The effects of shrimp grazing on the microbial communities of Hawaiian anchialine habitats
Justin C Havird*, Alan E Wilson, Scott R Santos.
Department of Biological Sciences, College of Sciences and Mathematics
Shrimp in the family Atyidae have been shown to influence the benthic environment in freshwater streams through grazing. Furthermore, it has been hypothesized that grazing by the atyid shrimp Halocaridina rubra maintains a diverse microbial community in Hawaiian anchialine habitats (coastal, landlocked ponds and pools), because habitats with invasive fishes and lacking shrimp have been reported to have altered, low diversity benthic communities. To explore this hypothesis, a series of field observations and laboratory experiments were performed. Firstly, shrimp densities were quantified in fish-invaded and fishless habitats, although shrimp were only present in invaded habitats at night. Utilizing these shrimp densities, aquaria (n = 24) were established containing: 1) tiles cultured with algal growth and 2) varying, ecologically relevant densities of shrimp.
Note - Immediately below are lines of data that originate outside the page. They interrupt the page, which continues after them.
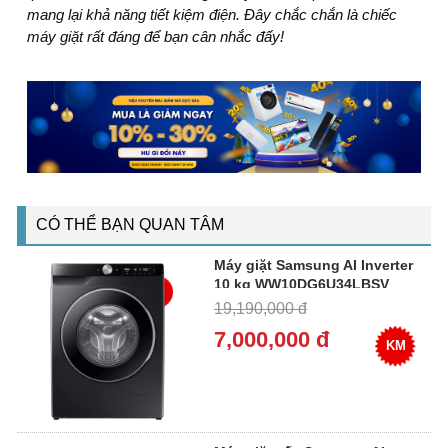
mang lại khả năng tiết kiệm điện. Đây chắc chắn là chiếc
máy giặt rất đáng để bạn cân nhắc đấy!
CÓ THỂ BẠN QUAN TÂM
Máy giặt Samsung AI Inverter
10 kg WW10DG6U34LBSV
19,190,000 đ
7,000,000 đ
KM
Chlorophyll a concentration (a proxy for algal abundance) was measured in aquaria over 2 months. After one month of grazing, tiles in aquaria without shrimp had significantly greater algal abundances than those with high densities of shrimp (representative of fishless habitats). These results indicate that H. rubra grazing can influence microbial communities, and that fishes may alter this process. Ongoing studies are using high-throughput sequencing profiling of prokaryotic and eukaryotic microbial taxa to address these and related questions.